Some immigrants make an immediate contribution to economic and social welfare. But there is no reason why family reunification should be used as an excuse to import even more people who will place a net burden on our taxes and charity.

Our next door neighbor Canada has successfully used a point system to select a substantial minority of its immigrants, along with those admitted for family reunification and as refugees. Where are all the media stories on the Canadian success in creating jobs and wealth by favoring those who bring money and skills? Just go to Toronto and Vancouver, two towns with great restaurants and hotels, to see all the companies started by immigrants who in effect bought their way in with investments. It is most strange that star reporters haven't been flocking there to research this aspect of the Canadian approach.

Any immigration program that gave priority to those who make an immediate net contribution to our economy, taxes and welfare would face far less opposition.
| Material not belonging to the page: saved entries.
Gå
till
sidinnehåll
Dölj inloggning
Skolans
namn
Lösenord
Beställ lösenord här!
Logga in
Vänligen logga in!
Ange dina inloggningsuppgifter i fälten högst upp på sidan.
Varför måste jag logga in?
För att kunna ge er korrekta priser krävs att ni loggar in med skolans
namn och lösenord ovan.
5. Citizenship is precious, and carries with it serious obligations.

There is absolutely no reason at all to grant a pathway to citizenship to those who failed to follow the law entering the United States. Humanitarian and economic considerations may weigh in favor of some form of residency or work permit for this group, but it is an intolerable denigration of the dignity of citizenship to pass it out as lagniappe for just showing up without papers. Those who violate the law have no legitimate claim to the reward of citizenship unless they bring some great benefit to the commonweal, such as military service.

Those who bemoan the prospect of a "second class" group of citizenship-ineligible residents fail to reckon with the reality that it was bad behavior which created the class and made it inferior.

6. Border security is well within our grasp, and is a precondition for the success of any other immigration changes.

Vasko Kohlmayer demonstrated two days ago that even the most absurdly inflated estimates for the cost of building a border fence are well within our means, in this American Thinker article.  Loyal reader Tom Caneris suggested that an intriguing comparison can be made with the scale of the federal project to construct tall noise barrier walls along our freeways.

Take a look at these freeway noise barriers and see that there is more than a passing resemblance to various wall designs for the border barrier.  Of course a border fence would have to be more robust, and it would not have the advantage of a nice highway to bring workers and material to the worksite. But it is not be that many orders of magnitude bigger a project than the highway noise barrier system.

Has the building of freeway noise barriers involved any national sacrifice? Have you ever fretted about how much money it has cost? Through the end of 2004, forty-five State DOTs and the Commonwealth of Puerto Rico have constructed over 2,205 linear miles of barriers  at a cost of over $2.7 billion ($3.4 billion in 2004 dollars), more than the length of the US-Mexico Border (1,951 miles).

7. Successful reform will come a step at a time, not all at once in a comprehensive package.

The worst argument in favor of a "comprehensive reform" effort is still and always will be that opponents are racists. But the second worst argument is that a piecemeal approach is wrong. Thanks to Senator Kennedy's earlier handiwork, we know how easy it is for the kind-hearted gesture of amnesty to create an even bigger crisis down the road. The public is rightly skeptical of grand promises.

Until our political class is collectively willing to face these basic common sense truths, any attempt at a comprehensive solution is far more likely to make matters worse.

Instead we should start with a priority national project to build a wall. An expression of national will like that alone would send a signal of seriousness that has so far been lacking. Once that barrier is working we can look at the realistic probable outcomes of other changes.  

Thomas Lifson is editor and publisher of American Thinker.